Same here. I'm not quite sure where I got my openness about homosexuality but as long as I can remember it was never an issue for me. Growing up in a small, religious, racist, conservative environment in rural Virginia, I certainly did not get positive impressions about homosexuality from family and friends, but I was fortunate in high school to have 2 brilliant teachers (and this was in the 70s) both of whom I realized even then were lesbians, though these things were never discussed. Given that these were the only, and I do mean ONLY, positive teacher role models I had in high school I just never questioned the rightness or wrongness of homosexuality; it just obviously was okay to be gay because these two extraordinary women were all the evidence I needed.

From there I went to college and the next extraordinary human being I met was a gay man who was the most fabulously radical person I'd ever met.
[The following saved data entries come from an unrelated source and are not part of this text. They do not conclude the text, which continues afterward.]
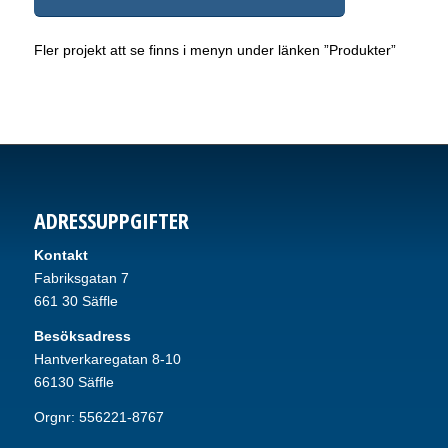
Fler projekt att se finns i menyn under länken ”Produkter”
ADRESSUPPGIFTER
Kontakt
Fabriksgatan 7
661 30 Säffle
Besöksadress
Hantverkaregatan 8-10
66130 Säffle
Orgnr: 556221-8767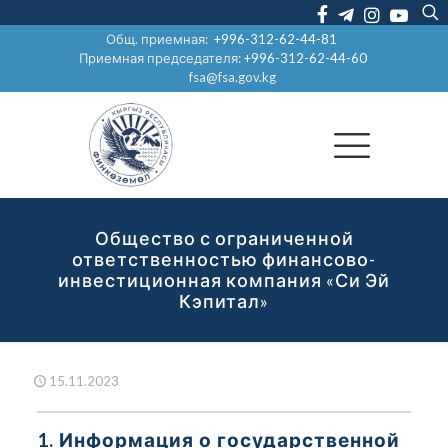
Общ. приемная:
+996-312-62-44-81
Приемная председателя:
+996-312-62-44-60
fsa@fsa.gov.kg
Общество с ограниченной
ответственностью финансово-
инвестиционная компания «Си Эй
Кэпитал»
15.11.2023
1. Информация о государственной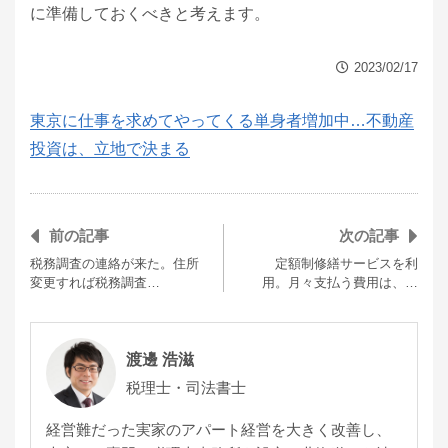
に準備しておくべきと考えます。
2023/02/17
東京に仕事を求めてやってくる単身者増加中…不動産
投資は、立地で決まる
前の記事
次の記事
税務調査の連絡が来た。住所
定額制修繕サービスを利
変更すれば税務調査…
用。月々支払う費用は、…
渡邊 浩滋
税理士・司法書士
経営難だった実家のアパート経営を大きく改善し、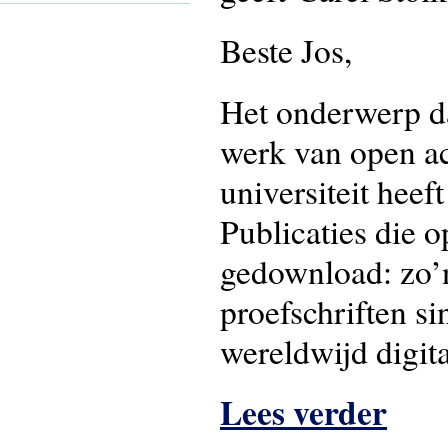
Beste Jos,
Het onderwerp dat
werk van open ac
universiteit heef
Publicaties die 
gedownload: zo’n 
proefschriften s
wereldwijd digit
Lees verder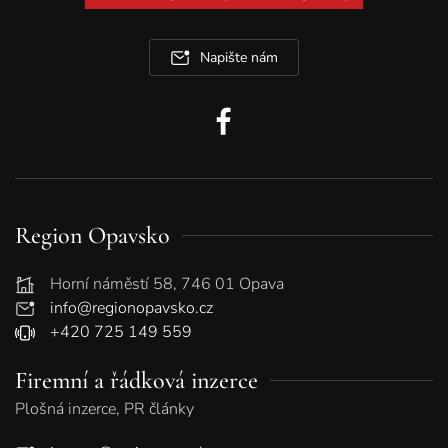
Napište nám
Region Opavsko
Horní náměstí 58, 746 01 Opava
info@regionopavsko.cz
+420 725 149 559
Firemní a řádková inzerce
Plošná inzerce, PR články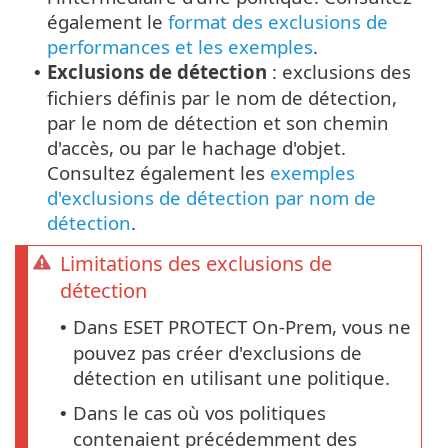
également le
format des exclusions de
performances et les exemples
.
Exclusions de détection
: exclusions des
•
fichiers définis par le nom de détection,
par le nom de détection et son chemin
d'accès, ou par le hachage d'objet.
Consultez également les
exemples
d'exclusions de détection par nom de
détection
.
Limitations des exclusions de
détection
Dans ESET PROTECT On-Prem, vous ne
•
pouvez pas créer d'exclusions de
détection en utilisant une politique.
Dans le cas où vos politiques
•
contenaient précédemment des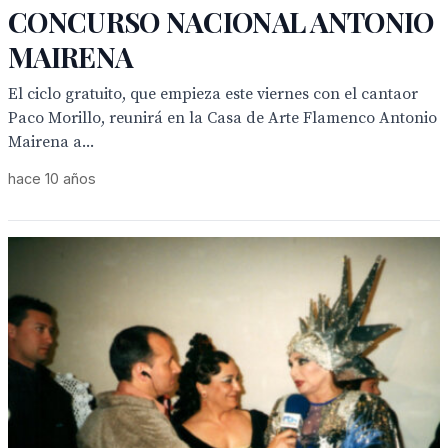
CONCURSO NACIONAL ANTONIO
MAIRENA
El ciclo gratuito, que empieza este viernes con el cantaor
Paco Morillo, reunirá en la Casa de Arte Flamenco Antonio
Mairena a...
hace 10 años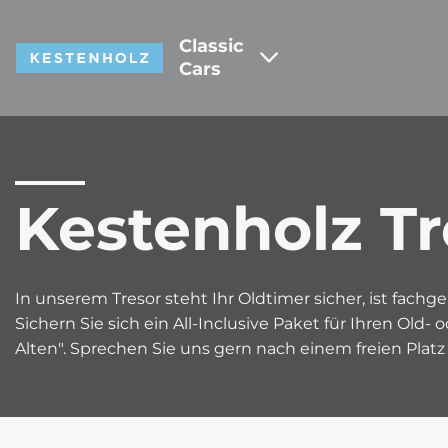
Classic
Cars
Kestenholz Tr
In unserem Tresor steht Ihr Oldtimer sicher, ist fach
Sichern Sie sich ein All-Inclusive Paket für Ihren Old- 
Alten". Sprechen Sie uns gern nach einem freien Platz 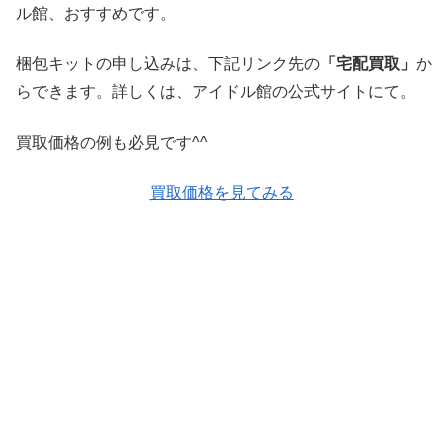
ル館、おすすめです。
梱包キットの申し込みは、下記リンク先の
「宅配買取」
か
らできます。詳しくは、アイドル館の公式サイトにて。
買取価格の例も必見です^^
買取価格を見てみる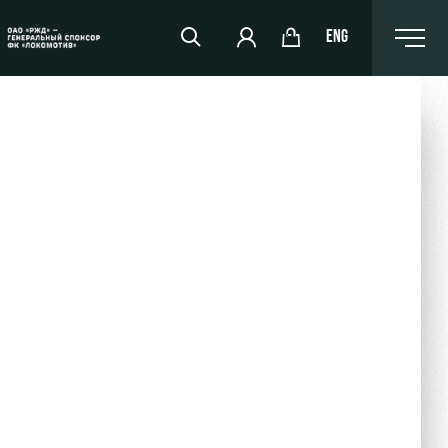
ENG
РЖД Арена
Организация мероприятий
Аренда полей
Аренда площадей
Ледовый дворец
Занятия спортом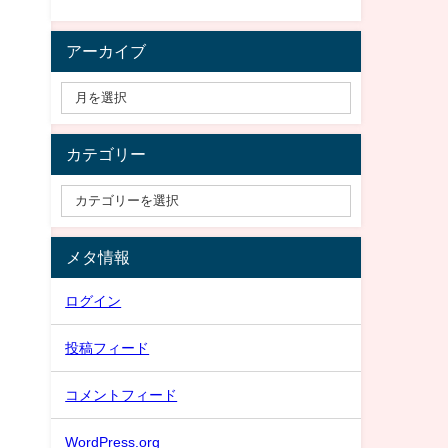
アーカイブ
カテゴリー
メタ情報
ログイン
投稿フィード
コメントフィード
WordPress.org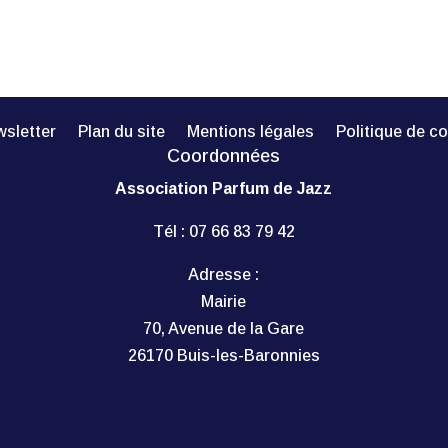
sletter
Plan du site
Mentions légales
Politique de co
Coordonnées
Association Parfum de Jazz
Tél :
07 66 83 79 42
Adresse :
Mairie
70, Avenue de la Gare
26170 Buis-les-Baronnies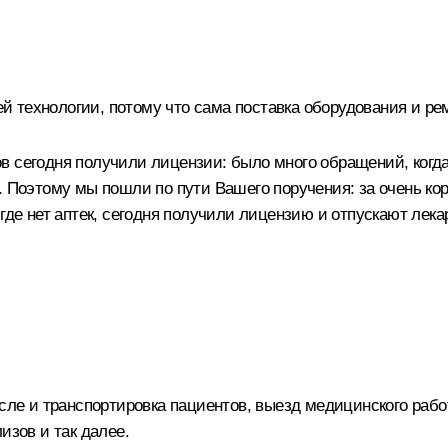
технологии, потому что сама поставка оборудования и ремо
 сегодня получили лицензии: было много обращений, когда 
а. Поэтому мы пошли по пути Вашего поручения: за очень к
 где нет аптек, сегодня получили лицензию и отпускают ле
исле и транспортировка пациентов, выезд медицинского рабо
изов и так далее.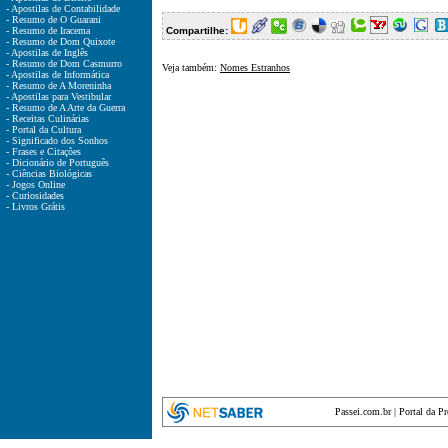
- Apostilas de Contabilidade
- Resumo de O Guarani
- Resumo de Iracema
Compartilhe:
- Resumo de Dom Quixote
- Apostilas de Inglês
- Resumo de Dom Casmurro
Veja também:
Nomes Estranhos
- Apostilas de Informática
- Resumo de A Moreninha
- Apostilas para Vestibular
- Resumo de A Arte da Guerra
- Receitas Culinárias
- Portal da Cultura
- Significado dos Sonhos
- Frases e Citações
- Dicionário de Português
- Ciências Biológicas
- Jogos Online
- Curiosidades
- Livros Grátis
Passei.com.br
|
Portal da P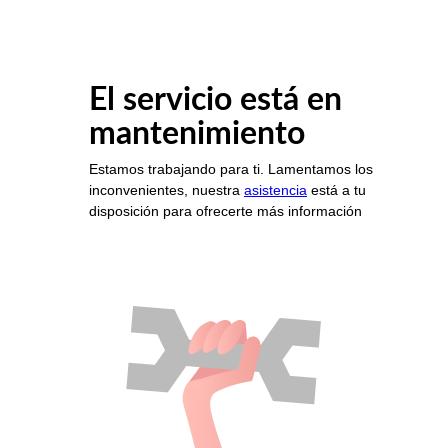
El servicio está en
mantenimiento
Estamos trabajando para ti. Lamentamos los
inconvenientes, nuestra
asistencia
está a tu
disposición para ofrecerte más información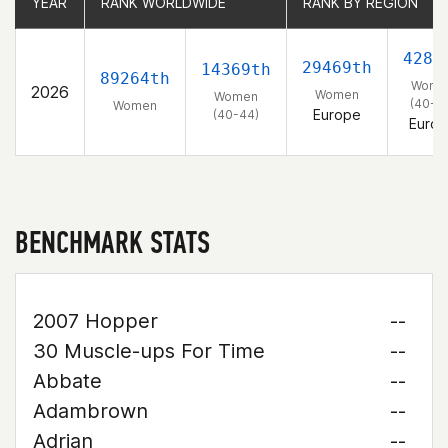
YEAR
YEAR
RANK WORLDWIDE
RANK WORLDWIDE
RANK BY REGION
RANK BY REGION
4284
29469th
14369th
89264th
Wome
2026
Women
Women
(40-4
Women
Europe
(40-44)
Euro
BENCHMARK STATS
2007 Hopper
--
30 Muscle-ups For Time
--
Abbate
--
Adambrown
--
Adrian
--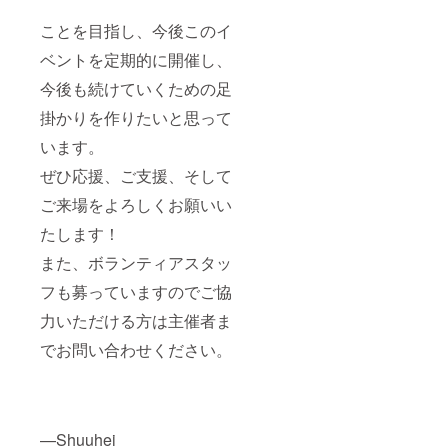
ことを目指し、今後このイ
ベントを定期的に開催し、
今後も続けていくための足
掛かりを作りたいと思って
います。
ぜひ応援、ご支援、そして
ご来場をよろしくお願いい
たします！
また、ボランティアスタッ
フも募っていますのでご協
力いただける方は主催者ま
でお問い合わせください。
—Shuuhei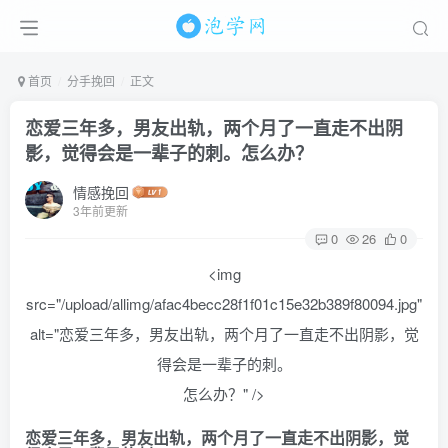
首页
分手挽回
正文
恋爱三年多，男友出轨，两个月了一直走不出阴
影，觉得会是一辈子的刺。怎么办？
情感挽回
3年前更新
0
26
0
<img
src="/upload/allimg/afac4becc28f1f01c15e32b389f80094.jpg"
alt="恋爱三年多，男友出轨，两个月了一直走不出阴影，觉
得会是一辈子的刺。
怎么办？" />
恋爱三年多，男友出轨，两个月了一直走不出阴影，觉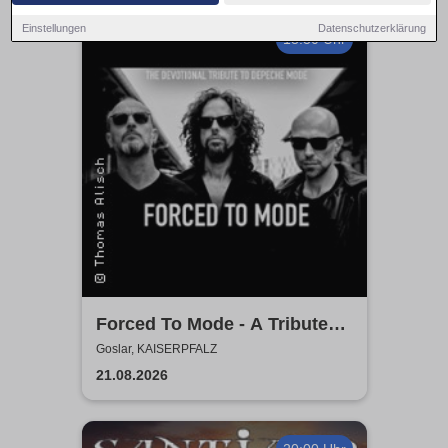
Einstellungen
Datenschutzerklärung
18:30 Uhr
Forced To Mode - A Tribute
To Depeche Mode
Goslar, KAISERPFALZ
21.08.2026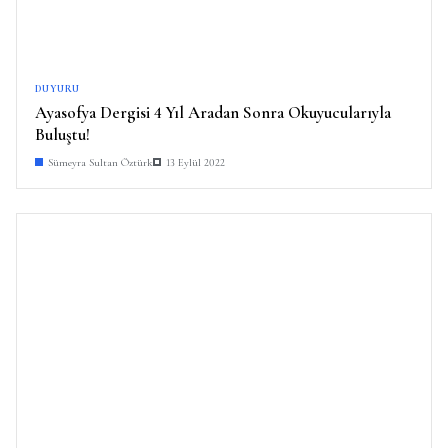
DUYURU
Ayasofya Dergisi 4 Yıl Aradan Sonra Okuyucularıyla
Buluştu!
Sümeyra Sultan Öztürk
13 Eylül 2022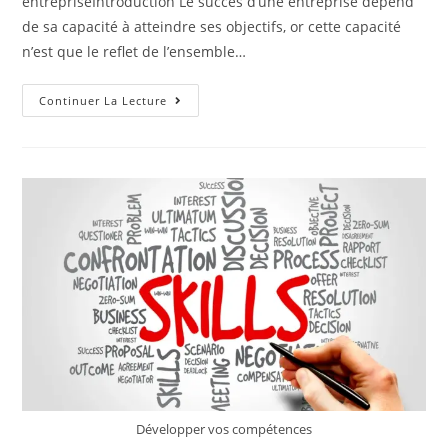
entrepriseIntroduction Le succès d’une entreprise dépend
de sa capacité à atteindre ses objectifs, or cette capacité
n’est que le reflet de l’ensemble…
Continuer La Lecture
Développer vos compétences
The son of CIA parents, which isn't important except that it was just another thing that made him especially interesting, he was the first person I knew who was out and unlike most other gays of that time period, he had absolutely no issues about coming out at all and had extremely high self-esteem. His attitude was basically 'yes, I'm gay, and if you have a problem with that it's definitely your problem.' He was so open and accepting of himself and others that even the most macho homophobic guy around softened in his presence. That began my life long association with gays and lesbians and since it's now been over 25 years it's really hard sometimes to understand why people still have issues with it.

What has changed for me, and continues to change, is a deeper understanding of men in general through my friendships with gay men, as well as the difficulties of being gay in this world which I honestly don't think I've understood until recently just because my whole adult life I've lived in a bubble where it was okay to be gay, first in this interesting college community in VA, then in NYC, and now in a very gay friendly town. But with gay issues on the political agenda these last few years, I've seen the challenges in a new light.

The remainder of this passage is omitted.